The programe mentioned that many people are selling to rent, this surely is a bad sign of things to come.
 
Take the long term view does anyone know of a property that is cheaper than it was 10 years ago???

This is just shameless market making by people that will sit around talking the market down then buy up another half a dozen houses in the short term when a lull kicks in...

If rates went through the roof then I can see the problems but while they are staying put then there are no presures to keep moving house every 3-4 years...
 
Having pretty much had to buy in London about 6 months ago, I'm chuffed to see this happening... NOT! :(

It is difficult to buy, but if like me and the missus, you make sacrifices to try to get on the property ladder. Now this! :(

We were only able to do this by having a good financial advisor to sort out a good mortgage for us. They can generally get you more than your high street with a lot less hassle.

But I have to agree with Peter, we have been hearing for 3 or 4 years that prices are going to be falling, that there will be a crash, and now it appears to be happening.

There is an old accountancy saying if only I could remember it... Something about self fulfulling prophices, and that is what the point of the exercise is for some of these people.

How can they make money on property if everyone is driving the prices up?

(Just a bit of conspiracy theory there - sorry) :eek:


To make money from property (in the south east at least - I know Belfast is going great guns at the mo.) it is definately a long term thing.

As long as you can afford your mortgage and don't want to move in the next few (5-10) years, then I would say you are better off with property than cash in the bank (or under your bed - mark t. ;) )

Now that we've bought and am basically in negative equity, we are definately not looking to sell up in the near future. It will take drastic changes in personal life, or interest rates to force this! Interest rates of 15% anyone? :(

Boo hoo

Sparky.
 
sparkyspost said:
How can they make money on property if everyone is driving the prices up?

(Just a bit of conspiracy theory there - sorry) :eek:

As long as you can afford your mortgage and don't want to move in the next few (5-10) years, then I would say you are better off with property than cash in the bank (or under your bed - mark t. ;) )

Now that we've bought and am basically in negative equity, we are definately not looking to sell up in the near future. It will take drastic changes in personal life, or interest rates to force this! Interest rates of 15% anyone? :(


Sparky.

Sorry to hear about the negative equity :( But don't worry because you have already deemed to pay three times as much for your house through the interest payments over the next 25 - 30 years so a £10K+ loss is a drop in the ocean :)

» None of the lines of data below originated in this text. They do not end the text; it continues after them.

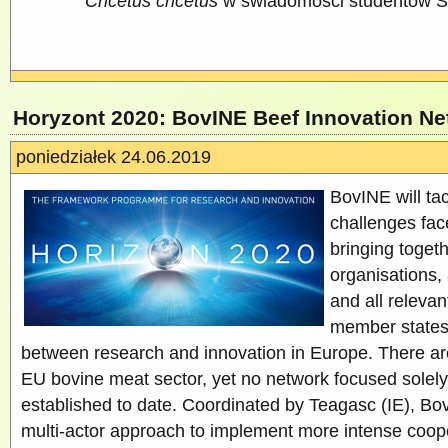
Cricetus cricetus
w świadomości studentów
Horyzont 2020: BovINE Beef Innovation N
poniedziałek 24.06.2019
BovINE will tac
challenges fac
bringing toget
organisations,
and all relevan
member states 
between research and innovation in Europe. There ar
EU bovine meat sector, yet no network focused solel
established to date. Coordinated by Teagasc (IE), Bov
multi-actor approach to implement more intense coo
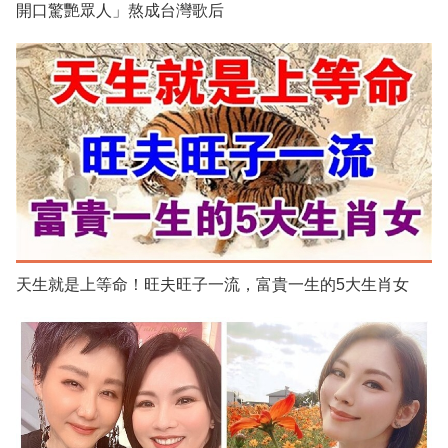
開口驚艷眾人」熬成台灣歌后
天生就是上等命！旺夫旺子一流，富貴一生的5大生肖女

Currently the winners are The banks that removed the lending limit to create this mess and Gordon Brown and the Treasury that now catch most people with higher rate stampduty :(

I am in the process of moving back to London / South East from Bath. When I moved out here the market was about to crash (ha ha) and I had set myself up for a 40K+ plus drop in equity Instead prices carried on through the roof ...

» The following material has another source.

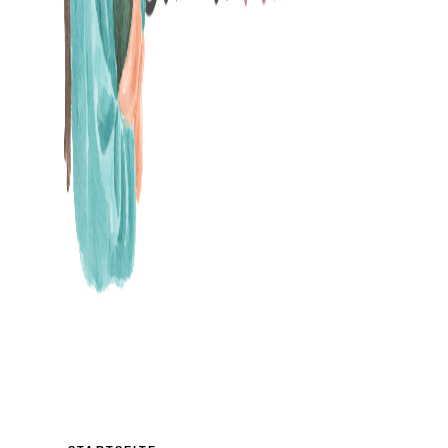
MAMABLOG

I feel sorry for the locals as although they are now faced with London pricing they still have Somerset salaries :( Now that is a B*tch :( when Bradley Stoke (nice estate in north of Bristol) went bust in the last crash, it took nearly a decade to get back to the same prices :(
 
After 12 months of standing empty two properties in the next Avenue have finally sold within months of each other, both sold for £1.25million each!

http://www.johncouch.co.uk/main.php?do=propdetail&pid=514&cat=5

(Ridiculously overpriced, on the side of a very steep hill) If houses like these are selling then hopefully there is movement all the way through the market. For houses at the top of the market to sell, you need houses at the lower end of the market to move.

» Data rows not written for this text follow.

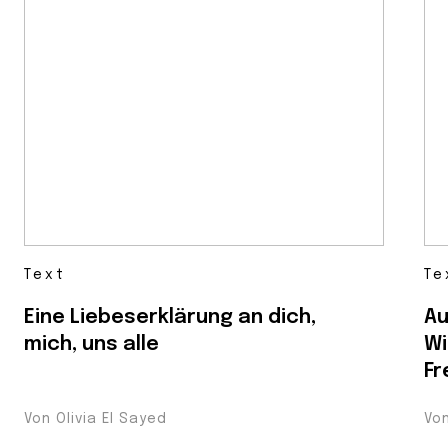
Text
Te
Eine Liebeserklärung an dich,
Au
mich, uns alle
Wi
Fr
Von Olivia El Sayed
Vo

I just wonder if the people spreading the rumours actually want prices to drop?

At the beginning of last week building societies were saying how property was starting to sell again! We have just got over the annual Christmas slack period, so I would have thought sales would have been fairly static and now they are starting to move.

It is understandable to be concerned if you have a large mortgage and very tight budget. We do however quite frequently get bombarded with this type of rumour spreading.

Regards,
John
 
glojo said:
After 12 months of standing empty two properties in the next Avenue have finally sold within months of each other, both sold for £1.25million each!

http://www.johncouch.co.uk/main.php?do=propdetail&pid=514&cat=5

(Ridiculously overpriced, on the side of a very steep hill) If houses like these are selling then hopefully there is movement all the way through the market. For houses at the top of the market to sell, you need houses at the lower end of the market to move.

I just wonder if the people spreading the rumours actually want prices to drop?

At the beginning of last week building societies were saying how property was starting to sell again! We have just got over the annual Christmas slack period, so I would have thought sales would have been fairly static and now they are starting to move.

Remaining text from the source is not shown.